Vielleicht hat ja jemand einen passenden Link, der mir dieser Fragen beantworten kann.

Vielen Dank
Runer
 
Moin,
die kleine kreisrunde Schleife von Daxlanden kommend ist die alte ursprüngliche Schleife. Soweit ich weiß bestand da aber schon damals ein Stichgleis in Richtung der jetzigen Haltestelle (aber nicht ganz so lang). So Ende der 1990er/vlt. auch schon Anfang 2000 hat man dann, um die Haltestelle näher an den Badeingang zu bekommen die heutige Haltestelle mit der langgezogenen Schleife gebaut und dabei die alte Schleife belassen. Warum man das so gemacht hat weiß ich aber auch nicht.
 
Die heutige Anlage wurde am 20. Juni 1998 eröffnet. Wie bereits geschildert bestand die Anlage zuvor aus der kleinen Schleife ums Rondell und ein Abstellgleis auf der Südseite der Lichtwiese, dort, wo sich heute das Ausweichgleis befindet. Das Abstellgleis wurde wohl ganz früher dazu genutzt, Beiwagen tagsüber abzustellen, wenn vormittags viele Fahrgäste nach Rappenwört und nachmittags wieder viele zurück wollten, während in der Zwischenzeit weniger Nachfrage war. In den letzten Jahrzehnten vor dem Umbau wurde es meines Wissens nach so gut wie nicht mehr genutzt.
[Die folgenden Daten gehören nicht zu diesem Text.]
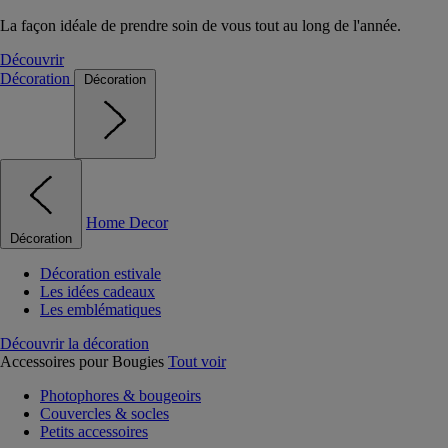
La façon idéale de prendre soin de vous tout au long de l'année.
Découvrir
Décoration
Décoration
Home Decor
Décoration
Décoration estivale
Les idées cadeaux
Les emblématiques
Découvrir la décoration
Accessoires pour Bougies
Tout voir
Photophores & bougeoirs
Couvercles & socles
Petits accessoires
Warum die Anlage in Rappenwört so groß ausgefallen ist und die alte Schleife beibehalten wurde, weiß ich nicht. Der Bau der neuen Schleife war aber wohl eine sehr eigenwillige Entscheidung von Dieter Ludwig, der weder ein Gemeinderatsbeschluss noch ein Planfeststellungsverfahren vorausgegangen war. So wird es zumindest in dem Buch "Die Daxlander Straßenbahnstrecken" von Jochen Zefferer beschrieben.